▶ [Requirement]:
Only the images get left out; everything else in the records is to be transcribed exactly.

——————

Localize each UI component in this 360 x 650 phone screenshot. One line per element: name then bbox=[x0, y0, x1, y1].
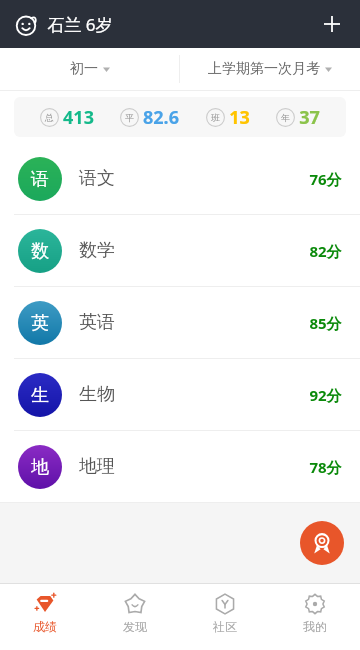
staticText: 82分 bbox=[309, 241, 342, 261]
staticText: 82.6 bbox=[143, 105, 179, 130]
button[interactable]: Add bbox=[312, 4, 352, 44]
staticText: 85分 bbox=[309, 313, 342, 333]
staticText: 英 bbox=[31, 312, 49, 335]
button[interactable]: 成绩 bbox=[0, 584, 90, 642]
button[interactable]: 上学期第一次月考 bbox=[180, 48, 360, 90]
staticText: 英语 bbox=[79, 311, 115, 334]
staticText: 数学 bbox=[79, 239, 115, 262]
button[interactable]: 生 bbox=[0, 359, 360, 430]
staticText: 年 bbox=[281, 112, 290, 123]
staticText: 总 bbox=[45, 112, 54, 123]
staticText: 语文 bbox=[79, 167, 115, 190]
button[interactable]: 发现 bbox=[90, 584, 180, 642]
button[interactable]: 地 bbox=[0, 431, 360, 502]
staticText: 37 bbox=[299, 105, 320, 130]
staticText: 76分 bbox=[309, 169, 342, 189]
staticText: 成绩 bbox=[33, 619, 57, 634]
button[interactable]: 石兰 6岁 bbox=[10, 8, 117, 41]
staticText: 上学期第一次月考 bbox=[208, 60, 320, 78]
button[interactable]: 社区 bbox=[180, 584, 270, 642]
staticText: 生 bbox=[31, 384, 49, 407]
button[interactable]: 我的 bbox=[270, 584, 360, 642]
staticText: 92分 bbox=[309, 385, 342, 405]
staticText: 数 bbox=[31, 240, 49, 263]
staticText: 初一 bbox=[70, 60, 98, 78]
button[interactable]: 数 bbox=[0, 215, 360, 286]
staticText: 413 bbox=[63, 105, 94, 130]
button[interactable]: 初一 bbox=[0, 48, 179, 90]
staticText: 社区 bbox=[213, 619, 237, 634]
button[interactable]: 语 bbox=[0, 143, 360, 214]
staticText: 语 bbox=[31, 168, 49, 191]
staticText: 地理 bbox=[79, 455, 115, 478]
staticText: 我的 bbox=[303, 619, 327, 634]
button[interactable]: 英 bbox=[0, 287, 360, 358]
staticText: 13 bbox=[229, 105, 250, 130]
staticText: 班 bbox=[211, 112, 220, 123]
staticText: 石兰 6岁 bbox=[47, 13, 113, 36]
staticText: 地 bbox=[31, 456, 49, 479]
staticText: 发现 bbox=[123, 619, 147, 634]
staticText: 78分 bbox=[309, 457, 342, 477]
button[interactable]: Achievements bbox=[300, 521, 344, 565]
staticText: 生物 bbox=[79, 383, 115, 406]
staticText: 平 bbox=[125, 112, 134, 123]
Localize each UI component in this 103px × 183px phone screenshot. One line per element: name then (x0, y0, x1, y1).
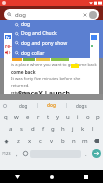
button[interactable]: w (11, 111, 22, 123)
button[interactable]: p (93, 111, 103, 123)
button[interactable]: Shift (0, 135, 13, 147)
button[interactable]: dog (10, 100, 37, 111)
button[interactable]: , (13, 147, 21, 160)
button[interactable]: u (63, 111, 73, 123)
button[interactable]: dog (4, 9, 99, 20)
staticText: v (50, 137, 54, 145)
staticText: h (61, 125, 65, 133)
staticText: t (47, 113, 50, 121)
button[interactable]: i (73, 111, 83, 123)
button[interactable]: z (13, 135, 24, 147)
staticText: u (66, 113, 70, 121)
staticText: z (17, 137, 20, 145)
button[interactable]: q (0, 111, 11, 123)
staticText: d (31, 125, 35, 133)
button[interactable]: Backspace (90, 135, 103, 147)
button[interactable]: dogs (67, 100, 95, 111)
staticText: e (26, 113, 30, 121)
staticText: dog (15, 11, 27, 19)
staticText: p (96, 113, 100, 121)
staticText: return to (11, 90, 28, 95)
button[interactable]: n (68, 135, 79, 147)
staticText: , (16, 150, 18, 158)
button[interactable]: t (43, 111, 53, 123)
button[interactable]: Account (89, 11, 97, 19)
staticText: Dog and Chuck (21, 30, 57, 37)
button[interactable]: s (16, 123, 27, 135)
staticText: returned. (11, 83, 30, 89)
staticText: dog collar (21, 50, 45, 57)
button[interactable]: m (79, 135, 90, 147)
staticText: is a place where you want to go. Come ba… (11, 62, 97, 68)
button[interactable]: dog and pony show (0, 38, 103, 48)
button[interactable]: f (38, 123, 48, 135)
staticText: Fr (6, 35, 10, 39)
button[interactable]: b (57, 135, 68, 147)
button[interactable]: k (78, 123, 88, 135)
staticText: f (42, 125, 45, 133)
staticText: dogs (76, 103, 87, 109)
staticText: dog (19, 103, 28, 109)
staticText: y (56, 113, 60, 121)
button[interactable]: g (48, 123, 58, 135)
button[interactable]: x (24, 135, 35, 147)
button[interactable]: Dog and Chuck (0, 29, 103, 38)
staticText: re- (5, 43, 12, 50)
staticText: dog (21, 21, 31, 28)
staticText: i (77, 113, 79, 121)
button[interactable]: j (68, 123, 78, 135)
staticText: It was forty five minutes before she (11, 76, 81, 82)
button[interactable]: l (88, 123, 98, 135)
staticText: k (81, 125, 85, 133)
staticText: SpaceX Launch (18, 89, 71, 99)
button[interactable]: y (53, 111, 63, 123)
button[interactable]: c (35, 135, 46, 147)
staticText: come back (11, 69, 36, 75)
button[interactable]: r (33, 111, 43, 123)
staticText: j (72, 125, 74, 133)
staticText: ?123 (2, 151, 11, 156)
button[interactable]: v (46, 135, 57, 147)
staticText: n (72, 137, 76, 145)
button[interactable]: e (22, 111, 33, 123)
staticText: q (4, 113, 8, 121)
staticText: r (37, 113, 40, 121)
button[interactable]: h (58, 123, 68, 135)
staticText: o (86, 113, 90, 121)
button[interactable]: d (27, 123, 38, 135)
staticText: g (51, 125, 55, 133)
button[interactable]: Home (35, 170, 69, 183)
button[interactable]: Emoji (21, 147, 29, 160)
button[interactable]: dog collar (0, 48, 103, 58)
button[interactable]: Recents (69, 170, 103, 183)
staticText: s (20, 125, 23, 133)
button[interactable]: . (82, 147, 90, 160)
button[interactable]: dog (0, 20, 103, 29)
staticText: l (92, 125, 94, 133)
staticText: x (28, 137, 32, 145)
button[interactable]: o (83, 111, 93, 123)
staticText: w (14, 113, 19, 121)
button[interactable]: a (5, 123, 16, 135)
button[interactable]: dog (38, 100, 66, 111)
staticText: m (82, 137, 88, 145)
button[interactable]: ?123 (0, 147, 13, 160)
staticText: dog and pony show (21, 40, 68, 47)
button[interactable]: Back (0, 170, 35, 183)
staticText: dog (47, 102, 57, 109)
button[interactable]: Enter (90, 147, 103, 160)
staticText: a (9, 125, 13, 133)
staticText: c (39, 137, 42, 145)
staticText: . (85, 150, 87, 158)
staticText: b (61, 137, 65, 145)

——————

▶ [Result of the task]:
Localize each UI component in this 360 x 650 phone screenshot. One line per element: name then bbox=[x0, y0, x1, y1].
staticText: 82分 bbox=[309, 241, 342, 261]
staticText: 82.6 bbox=[143, 105, 179, 130]
button[interactable]: Add bbox=[312, 4, 352, 44]
staticText: 85分 bbox=[309, 313, 342, 333]
staticText: 英 bbox=[31, 312, 49, 335]
button[interactable]: 成绩 bbox=[0, 584, 90, 642]
button[interactable]: 上学期第一次月考 bbox=[180, 48, 360, 90]
staticText: 英语 bbox=[79, 311, 115, 334]
staticText: 数学 bbox=[79, 239, 115, 262]
button[interactable]: 生 bbox=[0, 359, 360, 430]
staticText: 年 bbox=[281, 112, 290, 123]
staticText: 总 bbox=[45, 112, 54, 123]
staticText: 语文 bbox=[79, 167, 115, 190]
button[interactable]: 发现 bbox=[90, 584, 180, 642]
button[interactable]: 地 bbox=[0, 431, 360, 502]
staticText: 37 bbox=[299, 105, 320, 130]
staticText: 76分 bbox=[309, 169, 342, 189]
staticText: 成绩 bbox=[33, 619, 57, 634]
button[interactable]: 石兰 6岁 bbox=[10, 8, 117, 41]
staticText: 上学期第一次月考 bbox=[208, 60, 320, 78]
button[interactable]: 社区 bbox=[180, 584, 270, 642]
staticText: 生 bbox=[31, 384, 49, 407]
button[interactable]: 我的 bbox=[270, 584, 360, 642]
staticText: 92分 bbox=[309, 385, 342, 405]
staticText: 数 bbox=[31, 240, 49, 263]
staticText: 初一 bbox=[70, 60, 98, 78]
button[interactable]: 数 bbox=[0, 215, 360, 286]
staticText: 413 bbox=[63, 105, 94, 130]
button[interactable]: 初一 bbox=[0, 48, 179, 90]
staticText: 社区 bbox=[213, 619, 237, 634]
button[interactable]: 语 bbox=[0, 143, 360, 214]
staticText: 语 bbox=[31, 168, 49, 191]
staticText: 地理 bbox=[79, 455, 115, 478]
staticText: 我的 bbox=[303, 619, 327, 634]
button[interactable]: 英 bbox=[0, 287, 360, 358]
staticText: 13 bbox=[229, 105, 250, 130]
staticText: 班 bbox=[211, 112, 220, 123]
staticText: 石兰 6岁 bbox=[47, 13, 113, 36]
staticText: 地 bbox=[31, 456, 49, 479]
staticText: 发现 bbox=[123, 619, 147, 634]
staticText: 78分 bbox=[309, 457, 342, 477]
button[interactable]: Achievements bbox=[300, 521, 344, 565]
staticText: 生物 bbox=[79, 383, 115, 406]
staticText: 平 bbox=[125, 112, 134, 123]
Localize each UI component in this 103px × 183px phone screenshot. One line per element: name then (x0, y0, x1, y1).
button[interactable]: w (11, 111, 22, 123)
button[interactable]: p (93, 111, 103, 123)
button[interactable]: Shift (0, 135, 13, 147)
button[interactable]: dog (10, 100, 37, 111)
button[interactable]: , (13, 147, 21, 160)
button[interactable]: u (63, 111, 73, 123)
button[interactable]: dog (4, 9, 99, 20)
staticText: v (50, 137, 54, 145)
staticText: h (61, 125, 65, 133)
staticText: t (47, 113, 50, 121)
button[interactable]: i (73, 111, 83, 123)
button[interactable]: z (13, 135, 24, 147)
staticText: u (66, 113, 70, 121)
staticText: z (17, 137, 20, 145)
button[interactable]: q (0, 111, 11, 123)
staticText: d (31, 125, 35, 133)
button[interactable]: Backspace (90, 135, 103, 147)
button[interactable]: dogs (67, 100, 95, 111)
staticText: e (26, 113, 30, 121)
staticText: dog (15, 11, 27, 19)
staticText: p (96, 113, 100, 121)
staticText: return to (11, 90, 28, 95)
button[interactable]: n (68, 135, 79, 147)
staticText: , (16, 150, 18, 158)
button[interactable]: t (43, 111, 53, 123)
button[interactable]: Account (89, 11, 97, 19)
staticText: Dog and Chuck (21, 30, 57, 37)
button[interactable]: s (16, 123, 27, 135)
staticText: returned. (11, 83, 30, 89)
staticText: dog collar (21, 50, 45, 57)
button[interactable]: m (79, 135, 90, 147)
staticText: is a place where you want to go. Come ba… (11, 62, 97, 68)
button[interactable]: dog and pony show (0, 38, 103, 48)
button[interactable]: f (38, 123, 48, 135)
staticText: Fr (6, 35, 10, 39)
button[interactable]: b (57, 135, 68, 147)
button[interactable]: k (78, 123, 88, 135)
staticText: f (42, 125, 45, 133)
staticText: dogs (76, 103, 87, 109)
staticText: dog (19, 103, 28, 109)
staticText: y (56, 113, 60, 121)
button[interactable]: g (48, 123, 58, 135)
button[interactable]: x (24, 135, 35, 147)
button[interactable]: Dog and Chuck (0, 29, 103, 38)
staticText: re- (5, 43, 12, 50)
staticText: dog (21, 21, 31, 28)
staticText: i (77, 113, 79, 121)
button[interactable]: j (68, 123, 78, 135)
staticText: It was forty five minutes before she (11, 76, 81, 82)
button[interactable]: l (88, 123, 98, 135)
staticText: k (81, 125, 85, 133)
staticText: SpaceX Launch (18, 89, 71, 99)
button[interactable]: y (53, 111, 63, 123)
button[interactable]: c (35, 135, 46, 147)
staticText: come back (11, 69, 36, 75)
button[interactable]: r (33, 111, 43, 123)
staticText: j (72, 125, 74, 133)
staticText: ?123 (2, 151, 11, 156)
button[interactable]: v (46, 135, 57, 147)
staticText: n (72, 137, 76, 145)
button[interactable]: e (22, 111, 33, 123)
staticText: q (4, 113, 8, 121)
staticText: r (37, 113, 40, 121)
button[interactable]: h (58, 123, 68, 135)
staticText: o (86, 113, 90, 121)
button[interactable]: d (27, 123, 38, 135)
staticText: g (51, 125, 55, 133)
button[interactable]: Home (35, 170, 69, 183)
button[interactable]: Emoji (21, 147, 29, 160)
button[interactable]: dog collar (0, 48, 103, 58)
button[interactable]: Recents (69, 170, 103, 183)
staticText: s (20, 125, 23, 133)
button[interactable]: . (82, 147, 90, 160)
button[interactable]: dog (0, 20, 103, 29)
staticText: l (92, 125, 94, 133)
staticText: x (28, 137, 32, 145)
button[interactable]: o (83, 111, 93, 123)
staticText: w (14, 113, 19, 121)
button[interactable]: a (5, 123, 16, 135)
button[interactable]: dog (38, 100, 66, 111)
staticText: m (82, 137, 88, 145)
button[interactable]: ?123 (0, 147, 13, 160)
staticText: dog and pony show (21, 40, 68, 47)
button[interactable]: Back (0, 170, 35, 183)
staticText: dog (47, 102, 57, 109)
button[interactable]: Enter (90, 147, 103, 160)
staticText: a (9, 125, 13, 133)
staticText: c (39, 137, 42, 145)
staticText: . (85, 150, 87, 158)
staticText: b (61, 137, 65, 145)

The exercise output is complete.